As noted earlier in this document, the ECERS-3™ is a revision of the widely used and documented Early Childhood Environment Rating Scale (ECERS), one in a family of instruments designed to assess the overall quality of early childhood programs. Together, these scales have been used in major research projects in the United States, as well as in a number of other countries. With only few exceptions (e.g., Sabol & Pianta, 2014), extensive research has documented both the ability of the scales to be used reliably and the validity of the scales in terms of their relation to other measures of quality and their ties to child development outcomes for children in classrooms with varying environmental ratings (Aboud & Hossain, 2011; Burchinal, Kainz & Cai, 2011; Burchinal, Peisner-Feinberg, Pianta, & Howes, 2002; Cryer et al., 1999; Gordon et al., 2013; Harms, Clifford, & Cryer, 2005; Helburn, 1995; Henry et al., 2004; Pinto, Pessanha, & Aguiar, 2013; Love et al., 2004; Sabol & Pianta, 2013; Sylva et al., 2004; Whitebook, Howes, & Phillips, 1989). Some of the studies show the effect of high quality as measured by the ERS instruments persists well into elementary school (Peisner-Feinberg et al., 1999), or secondary school (Sammons et al., 2011). However the relationship between overall global quality and specific child outcomes for ECERS-R™, as well as other measures of child care quality, is relatively small (Burchinal et al., 2011). This new edition, ECERS-3™, is designed to improve the prediction of child outcomes while maintaining the emphasis on the importance of a wide range of developmental outcomes in children.

Since the concurrent and predictive validity of the ECERS-R™ is well established, and the current revision maintains the basic properties of the original instrument, the focus of the first field studies of the ECERS-3™ has been on the degree to which the Third Edition maintains the ability of trained observers to use the scale reliably. Additional studies will be needed to document the continued relationship with other measures of quality, as well as to document its ability to predict child outcomes. As further studies are completed, these will be posted on the ERSI website (

After extensive revision, the authors conducted small pilot trials of the ECERS-3™ in the summer of 2013, and a larger field test of the scale that autumn. The results of this field test indicated that further refinements in the ECERS-3™ were needed. Subsequently, the authors completed another round of revisions in the first half of 2014 and launched a second field test in the late spring. In this second field test, a group of volunteer observers who were proficient in use of the earlier ECERS-R™ received training in the new ECERS-3™, including field practice in which they demonstrated adequate levels of reliability. All 14 assessors attained reliability of 85% agreement within one point on the 35 Items of the scale. Thirteen of these observers were able to attain this level of reliability with a gold standard trainer in their first two joint observations in real-life classrooms operating normally. The 14th assessor took two additional trials to get to reliability. After attaining this baseline reliability, the trained assessors were paired with one another in order to conduct the reliability study. It should be noted that these assessors were all very experienced in using the ERS instruments. One should expect a more extensive training period will be needed to train assessors new to these instruments.

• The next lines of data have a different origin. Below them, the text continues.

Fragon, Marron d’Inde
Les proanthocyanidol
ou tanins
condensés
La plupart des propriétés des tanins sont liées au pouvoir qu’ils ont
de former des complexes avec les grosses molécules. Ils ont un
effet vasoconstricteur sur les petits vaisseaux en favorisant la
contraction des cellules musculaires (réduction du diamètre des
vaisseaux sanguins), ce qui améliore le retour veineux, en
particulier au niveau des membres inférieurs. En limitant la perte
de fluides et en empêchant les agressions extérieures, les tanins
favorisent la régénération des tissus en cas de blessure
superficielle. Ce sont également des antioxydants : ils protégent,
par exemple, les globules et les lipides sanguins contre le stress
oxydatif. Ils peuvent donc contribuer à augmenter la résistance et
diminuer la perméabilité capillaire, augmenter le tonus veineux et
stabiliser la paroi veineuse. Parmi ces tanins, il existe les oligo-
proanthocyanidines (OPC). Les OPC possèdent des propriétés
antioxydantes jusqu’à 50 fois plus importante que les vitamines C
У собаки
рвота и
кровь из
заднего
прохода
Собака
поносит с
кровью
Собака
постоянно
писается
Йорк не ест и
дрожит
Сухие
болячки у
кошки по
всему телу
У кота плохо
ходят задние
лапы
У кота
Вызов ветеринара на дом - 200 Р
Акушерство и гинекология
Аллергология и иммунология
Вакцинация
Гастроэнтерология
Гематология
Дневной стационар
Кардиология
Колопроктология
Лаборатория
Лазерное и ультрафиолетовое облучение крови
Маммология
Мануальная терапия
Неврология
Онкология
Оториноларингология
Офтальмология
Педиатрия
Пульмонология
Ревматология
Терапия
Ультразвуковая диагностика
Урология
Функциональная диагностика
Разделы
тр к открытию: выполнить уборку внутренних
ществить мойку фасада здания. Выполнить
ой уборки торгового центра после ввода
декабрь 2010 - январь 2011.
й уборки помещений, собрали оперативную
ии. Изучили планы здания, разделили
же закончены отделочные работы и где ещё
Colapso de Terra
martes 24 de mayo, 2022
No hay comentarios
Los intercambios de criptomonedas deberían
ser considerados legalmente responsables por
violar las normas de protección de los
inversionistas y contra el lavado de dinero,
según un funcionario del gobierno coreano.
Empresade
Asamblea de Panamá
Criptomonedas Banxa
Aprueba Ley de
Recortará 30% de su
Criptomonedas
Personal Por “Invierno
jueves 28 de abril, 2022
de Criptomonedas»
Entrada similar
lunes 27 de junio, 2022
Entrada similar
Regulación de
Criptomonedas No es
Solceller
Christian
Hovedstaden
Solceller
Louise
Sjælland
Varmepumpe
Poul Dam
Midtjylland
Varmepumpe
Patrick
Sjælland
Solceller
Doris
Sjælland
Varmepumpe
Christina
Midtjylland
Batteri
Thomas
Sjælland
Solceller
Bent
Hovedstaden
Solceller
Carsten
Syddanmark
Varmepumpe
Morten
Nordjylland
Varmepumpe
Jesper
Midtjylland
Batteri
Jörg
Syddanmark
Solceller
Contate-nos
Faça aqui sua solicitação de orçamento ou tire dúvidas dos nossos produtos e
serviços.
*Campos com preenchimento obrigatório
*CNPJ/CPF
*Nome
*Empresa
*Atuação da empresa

The sample of classrooms in the study consisted of 50 classrooms in 4 states— Georgia (12), Louisiana (4), North Carolina (24), and Pennsylvania (10). Classrooms were recruited with a goal of having approximately 1/3 of the total be low-quality pro- grams, 1/3 be of mid-level quality, and 1/3 be of high quality, based on available data from state licensing and Quality Rating and Improvement System information. In the end, the sample is somewhat skewed, with relatively few high-scoring classrooms and more in the moderate- to low-scoring range, but adequate distribution was attained to allow for examination of use of the scale across the wide range of quality of programs available in these states. Results of the study are presented below. Assessors were rotated to the extent possible to ensure that reliability was measured across multiple assessor pairs. In each classroom two assessors rated the classroom environment independently of one another, but at the same time. The core assessment took place during a prime time of the day for exactly 3 hours, with some additional time allowed to examine the gross motor area if it was not used during the observation, and to examine materials in the classroom that were not able to be assessed during the formal observation period. In both of these added times, ratings were only allowed for the very specific Items in Gross Motor Space and Equipment, and in the Indicators related to the materials. All measures of child and teacher interactions were based on the 3-hour segments.